BEGIN Provided information
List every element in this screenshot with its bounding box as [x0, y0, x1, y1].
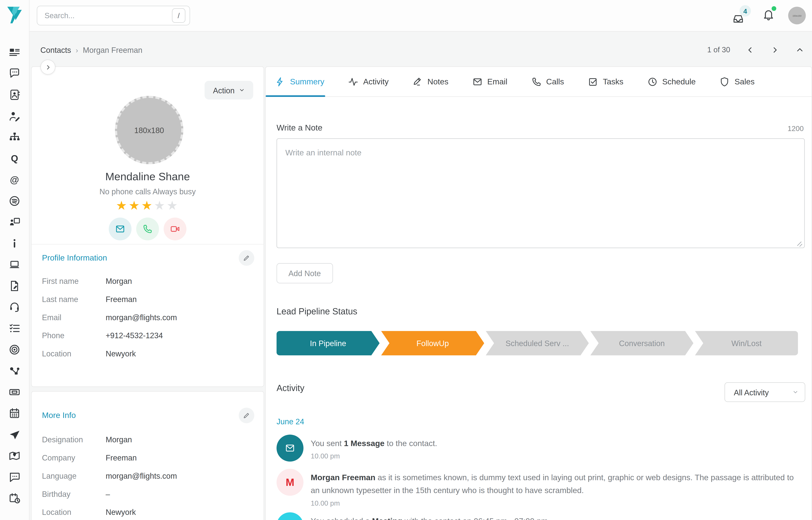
breadcrumb-contacts-link[interactable]: Contacts	[40, 46, 71, 54]
activity-text-bold: Meeting	[372, 516, 402, 520]
brand-icon	[6, 5, 24, 25]
inbox-button[interactable]: 4	[732, 5, 750, 26]
tab-label: Tasks	[603, 77, 623, 86]
contact-book-icon	[8, 88, 21, 101]
note-textarea[interactable]	[277, 139, 804, 248]
field-value: –	[106, 489, 110, 499]
contact-avatar-placeholder: 180x180	[115, 96, 184, 164]
pipeline-stage-followup[interactable]: FollowUp	[381, 331, 484, 355]
breadcrumb-separator-icon: ›	[76, 46, 78, 54]
stage-label: Win/Lost	[731, 339, 762, 347]
activity-item-meeting: You scheduled a Meeting with the contact…	[276, 512, 804, 520]
pipeline-stage-scheduled-service[interactable]: Scheduled Serv ...	[486, 331, 589, 355]
tab-notes[interactable]: Notes	[411, 67, 450, 96]
more-info-fields: DesignationMorgan CompanyFreeman Languag…	[42, 434, 253, 517]
app-logo[interactable]	[6, 5, 24, 25]
sidebar-item-target[interactable]	[8, 343, 21, 356]
search-input[interactable]	[44, 11, 172, 20]
pipeline-stage-win-lost[interactable]: Win/Lost	[695, 331, 798, 355]
flow-icon	[8, 364, 21, 377]
note-input-box	[276, 138, 805, 248]
add-note-button[interactable]: Add Note	[276, 263, 333, 283]
tab-tasks[interactable]: Tasks	[587, 67, 624, 96]
call-button[interactable]	[136, 218, 159, 240]
detail-tabs: Summery Activity Notes Email Calls Tasks	[266, 67, 811, 97]
sidebar-item-support[interactable]	[8, 301, 21, 313]
notifications-button[interactable]	[762, 8, 776, 23]
sidebar-item-info[interactable]	[8, 237, 21, 250]
tab-email[interactable]: Email	[471, 67, 508, 96]
sidebar-item-doc-edit[interactable]	[8, 279, 21, 292]
sidebar-item-training[interactable]	[8, 215, 21, 229]
ticket-icon	[8, 386, 21, 398]
sidebar-item-comments[interactable]	[8, 470, 21, 484]
resize-handle[interactable]	[796, 240, 803, 246]
activity-text-post: with the contact on 06:45 pm - 07:00 pm	[402, 516, 548, 520]
prev-record-button[interactable]	[745, 45, 755, 55]
send-email-button[interactable]	[109, 218, 132, 240]
sidebar-item-quora[interactable]: Q	[8, 152, 21, 165]
tab-schedule[interactable]: Schedule	[646, 67, 697, 96]
field-row: LocationNewyork	[42, 506, 253, 517]
sidebar-item-flow[interactable]	[8, 364, 21, 377]
meeting-avatar	[276, 512, 303, 520]
activity-filter-dropdown[interactable]: All Activity	[725, 382, 805, 402]
user-avatar[interactable]: 150x150	[788, 7, 806, 24]
sidebar-item-map[interactable]	[8, 449, 21, 462]
sidebar-item-laptop[interactable]	[8, 258, 21, 271]
activity-date-group: June 24	[276, 417, 304, 426]
calendar-icon	[8, 407, 21, 419]
lightning-icon	[275, 77, 285, 87]
activity-item-message: You sent 1 Message to the contact. 10.00…	[276, 435, 804, 462]
sidebar-item-mention[interactable]: @	[8, 173, 21, 186]
sidebar-item-checklist[interactable]	[8, 322, 21, 335]
sidebar-item-calendar[interactable]	[8, 407, 21, 420]
action-dropdown-button[interactable]: Action	[205, 81, 253, 100]
collapse-panel-button[interactable]	[794, 45, 805, 55]
spotify-icon	[8, 194, 21, 207]
calendar-clock-icon	[8, 492, 21, 504]
chevron-down-icon	[792, 389, 799, 395]
sidebar-item-send[interactable]	[8, 428, 21, 441]
left-icon-rail: Q @	[0, 0, 29, 520]
search-shortcut-key: /	[172, 8, 186, 23]
field-row: CompanyFreeman	[42, 452, 253, 463]
tab-sales[interactable]: Sales	[719, 67, 756, 96]
doc-edit-icon	[8, 280, 21, 292]
video-camera-icon	[170, 224, 180, 234]
top-bar: / 4 150x150	[29, 0, 812, 31]
sidebar-item-contacts[interactable]	[8, 88, 21, 101]
sidebar-collapse-toggle[interactable]	[40, 59, 56, 75]
pipeline-stage-conversation[interactable]: Conversation	[590, 331, 693, 355]
tab-label: Activity	[363, 77, 388, 86]
sidebar-item-spotify[interactable]	[8, 194, 21, 207]
send-icon	[8, 428, 21, 440]
contact-rating[interactable]: ★★★★★	[31, 199, 264, 213]
lead-pipeline-title: Lead Pipeline Status	[276, 307, 357, 317]
field-row: First nameMorgan	[42, 276, 253, 286]
laptop-icon	[8, 258, 21, 270]
sidebar-item-org-chart[interactable]	[8, 131, 21, 144]
pipeline-stage-in-pipeline[interactable]: In Pipeline	[276, 331, 380, 355]
target-icon	[8, 343, 21, 356]
field-label: Birthday	[42, 489, 106, 499]
sidebar-item-feed[interactable]	[8, 46, 21, 59]
field-label: Location	[42, 348, 106, 359]
next-record-button[interactable]	[769, 45, 780, 55]
field-value: +912-4532-1234	[106, 330, 163, 341]
tab-summary[interactable]: Summery	[266, 67, 325, 96]
tab-calls[interactable]: Calls	[530, 67, 565, 96]
app-window: Q @ / 4	[0, 0, 812, 520]
tab-activity[interactable]: Activity	[347, 67, 390, 96]
tab-label: Email	[487, 77, 507, 86]
edit-profile-button[interactable]	[239, 250, 254, 266]
edit-more-info-button[interactable]	[239, 408, 254, 423]
video-call-button[interactable]	[164, 218, 186, 240]
sidebar-item-ticket[interactable]	[8, 385, 21, 398]
breadcrumb-row: Contacts › Morgan Freeman 1 of 30	[29, 31, 812, 66]
sidebar-item-user-edit[interactable]	[8, 109, 21, 122]
sidebar-item-chat[interactable]	[8, 67, 21, 80]
envelope-icon	[115, 224, 125, 234]
sidebar-item-calendar-clock[interactable]	[8, 492, 21, 504]
chevron-up-icon	[796, 46, 804, 53]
END Provided information
Problem to work on: Reproduce the records, all of them, word for word; omit the pictures.

Solution to this exercise:
List every element in this screenshot with its bounding box as [x0, y0, x1, y1].
breadcrumb-contacts-link[interactable]: Contacts	[40, 46, 71, 54]
activity-text-bold: Meeting	[372, 516, 402, 520]
brand-icon	[6, 5, 24, 25]
inbox-button[interactable]: 4	[732, 5, 750, 26]
tab-label: Tasks	[603, 77, 623, 86]
contact-book-icon	[8, 88, 21, 101]
note-textarea[interactable]	[277, 139, 804, 248]
field-value: –	[106, 489, 110, 499]
contact-avatar-placeholder: 180x180	[115, 96, 184, 164]
pipeline-stage-followup[interactable]: FollowUp	[381, 331, 484, 355]
breadcrumb-separator-icon: ›	[76, 46, 78, 54]
stage-label: Win/Lost	[731, 339, 762, 347]
activity-item-meeting: You scheduled a Meeting with the contact…	[276, 512, 804, 520]
pipeline-stage-scheduled-service[interactable]: Scheduled Serv ...	[486, 331, 589, 355]
tab-notes[interactable]: Notes	[411, 67, 450, 96]
more-info-fields: DesignationMorgan CompanyFreeman Languag…	[42, 434, 253, 517]
app-logo[interactable]	[6, 5, 24, 25]
sidebar-item-target[interactable]	[8, 343, 21, 356]
search-input[interactable]	[44, 11, 172, 20]
pipeline-stage-win-lost[interactable]: Win/Lost	[695, 331, 798, 355]
flow-icon	[8, 364, 21, 377]
note-input-box	[276, 138, 805, 248]
add-note-button[interactable]: Add Note	[276, 263, 333, 283]
tab-tasks[interactable]: Tasks	[587, 67, 624, 96]
call-button[interactable]	[136, 218, 159, 240]
detail-tabs: Summery Activity Notes Email Calls Tasks	[266, 67, 811, 97]
sidebar-item-support[interactable]	[8, 301, 21, 313]
notifications-button[interactable]	[762, 8, 776, 23]
sidebar-item-info[interactable]	[8, 237, 21, 250]
tab-email[interactable]: Email	[471, 67, 508, 96]
sidebar-item-doc-edit[interactable]	[8, 279, 21, 292]
sidebar-item-training[interactable]	[8, 215, 21, 229]
ticket-icon	[8, 386, 21, 398]
sidebar-item-comments[interactable]	[8, 470, 21, 484]
resize-handle[interactable]	[796, 240, 803, 246]
activity-text-post: with the contact on 06:45 pm - 07:00 pm	[402, 516, 548, 520]
prev-record-button[interactable]	[745, 45, 755, 55]
send-email-button[interactable]	[109, 218, 132, 240]
sidebar-item-quora[interactable]: Q	[8, 152, 21, 165]
tab-schedule[interactable]: Schedule	[646, 67, 697, 96]
field-row: LocationNewyork	[42, 506, 253, 517]
sidebar-item-flow[interactable]	[8, 364, 21, 377]
meeting-avatar	[276, 512, 303, 520]
activity-filter-dropdown[interactable]: All Activity	[725, 382, 805, 402]
user-avatar[interactable]: 150x150	[788, 7, 806, 24]
sidebar-item-map[interactable]	[8, 449, 21, 462]
sidebar-item-laptop[interactable]	[8, 258, 21, 271]
activity-date-group: June 24	[276, 417, 304, 426]
calendar-icon	[8, 407, 21, 419]
lightning-icon	[275, 77, 285, 87]
activity-item-message: You sent 1 Message to the contact. 10.00…	[276, 435, 804, 462]
sidebar-item-mention[interactable]: @	[8, 173, 21, 186]
sidebar-item-checklist[interactable]	[8, 322, 21, 335]
sidebar-item-calendar[interactable]	[8, 407, 21, 420]
action-dropdown-button[interactable]: Action	[205, 81, 253, 100]
collapse-panel-button[interactable]	[794, 45, 805, 55]
spotify-icon	[8, 194, 21, 207]
calendar-clock-icon	[8, 492, 21, 504]
chevron-down-icon	[792, 389, 799, 395]
sidebar-item-send[interactable]	[8, 428, 21, 441]
left-icon-rail: Q @	[0, 0, 29, 520]
search-shortcut-key: /	[172, 8, 186, 23]
field-row: CompanyFreeman	[42, 452, 253, 463]
tab-sales[interactable]: Sales	[719, 67, 756, 96]
doc-edit-icon	[8, 280, 21, 292]
video-camera-icon	[170, 224, 180, 234]
top-bar: / 4 150x150	[29, 0, 812, 31]
sidebar-item-contacts[interactable]	[8, 88, 21, 101]
sidebar-collapse-toggle[interactable]	[40, 59, 56, 75]
pipeline-stage-conversation[interactable]: Conversation	[590, 331, 693, 355]
tab-label: Activity	[363, 77, 388, 86]
sidebar-item-spotify[interactable]	[8, 194, 21, 207]
send-icon	[8, 428, 21, 440]
contact-rating[interactable]: ★★★★★	[31, 199, 264, 213]
lead-pipeline-title: Lead Pipeline Status	[276, 307, 357, 317]
field-row: First nameMorgan	[42, 276, 253, 286]
laptop-icon	[8, 258, 21, 270]
sidebar-item-org-chart[interactable]	[8, 131, 21, 144]
pipeline-stage-in-pipeline[interactable]: In Pipeline	[276, 331, 380, 355]
target-icon	[8, 343, 21, 356]
field-label: Birthday	[42, 489, 106, 499]
sidebar-item-feed[interactable]	[8, 46, 21, 59]
field-label: Location	[42, 348, 106, 359]
next-record-button[interactable]	[769, 45, 780, 55]
field-value: +912-4532-1234	[106, 330, 163, 341]
tab-summary[interactable]: Summery	[266, 67, 325, 96]
tab-calls[interactable]: Calls	[530, 67, 565, 96]
app-window: Q @ / 4	[0, 0, 812, 520]
tab-activity[interactable]: Activity	[347, 67, 390, 96]
tab-label: Email	[487, 77, 507, 86]
edit-profile-button[interactable]	[239, 250, 254, 266]
edit-more-info-button[interactable]	[239, 408, 254, 423]
video-call-button[interactable]	[164, 218, 186, 240]
sidebar-item-ticket[interactable]	[8, 385, 21, 398]
breadcrumb-row: Contacts › Morgan Freeman 1 of 30	[29, 31, 812, 66]
sidebar-item-user-edit[interactable]	[8, 109, 21, 122]
sidebar-item-chat[interactable]	[8, 67, 21, 80]
envelope-icon	[115, 224, 125, 234]
sidebar-item-calendar-clock[interactable]	[8, 492, 21, 504]
chevron-up-icon	[796, 46, 804, 53]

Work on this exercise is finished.